L = cor(data,data,dims=2)
embedding = umap(L, 2)
2×392 Matrix{Float64}: -6.21828 -6.74166 -6.06368 -6.37369 … 2.87221 6.41146 6.54725 -5.30016 -5.57061 -5.86658 -5.3112 -3.53104 1.47467 1.42146
Plots.scatter(embedding[1,:],embedding[2,:],color=uniqueids)
For UMAP, we can create distances between every pair of observations differently, if we choose to. But even with both choices, we will see that UMAP generates a very similar pattern to what we have observed with t-SNE and PCA.

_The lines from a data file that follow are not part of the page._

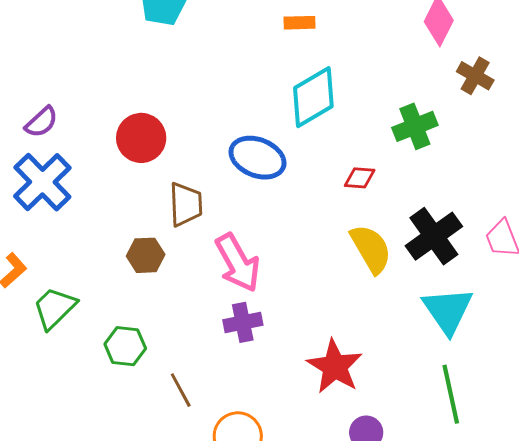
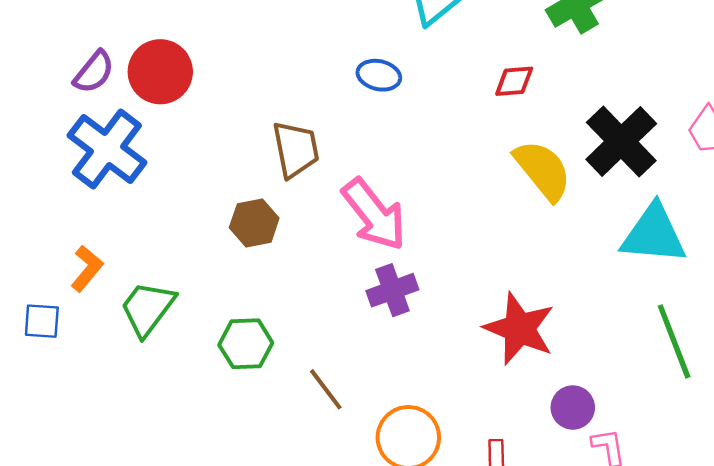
red circle: (141, 138) -> (160, 72), moved
blue ellipse: (258, 158) -> (379, 75), size x0.6
cyan triangle: (448, 310) -> (654, 234), turned -42

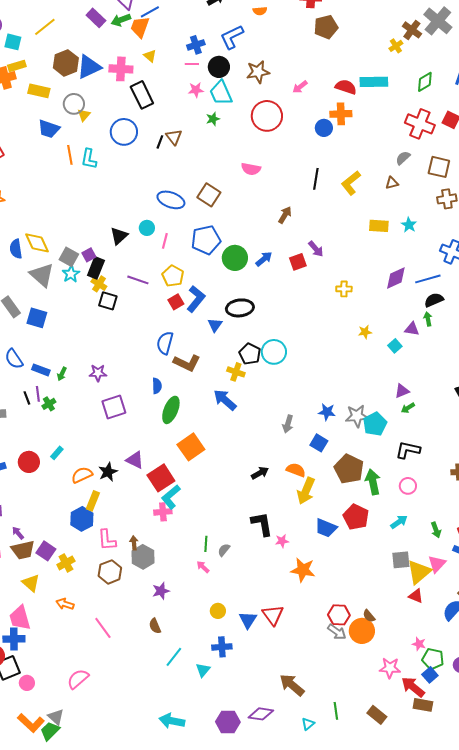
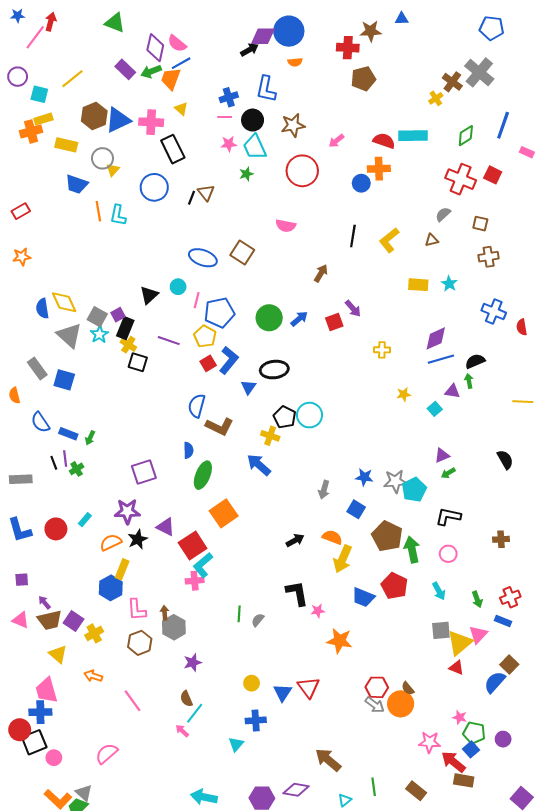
blue L-shape: (232, 37) -> (266, 89), turned -52
brown square: (439, 167) -> (480, 224), size x0.7
blue pentagon: (206, 240) -> (219, 313), moved
blue line: (428, 279) -> (441, 359), moved
purple star: (98, 373) -> (127, 511), moved, size x1.4
cyan arrow: (399, 522) -> (439, 591), turned 96
pink arrow: (203, 567) -> (182, 731), moved
cyan line: (174, 657) -> (195, 713), moved

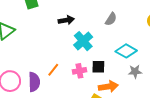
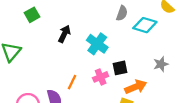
black arrow: (66, 20) -> (64, 34), moved, turned -42
cyan diamond: (126, 51) -> (145, 25), moved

L = pairwise(Euclidean(), data, data,dims=1)
embedding = umap(-L, 2)
2×392 Matrix{Float64}: 7.97172 9.97302 8.69386 8.65178 … -6.35568 -3.924 -3.74242 -3.46232 -0.840573 -3.34202 -3.31067 5.70094 3.44536 3.69962
Plots.scatter(embedding[1,:],embedding[2,:],color=uniqueids)
After finishing this notebook, you should be able to:
All dimensionality reduction techniques we used seemed to agree on that European and Japanese cars seem to be similar in specifications where as American cars seem to form their own two clusters based on their specifications.
Blue are American cars. Green and orange are Japanese and European.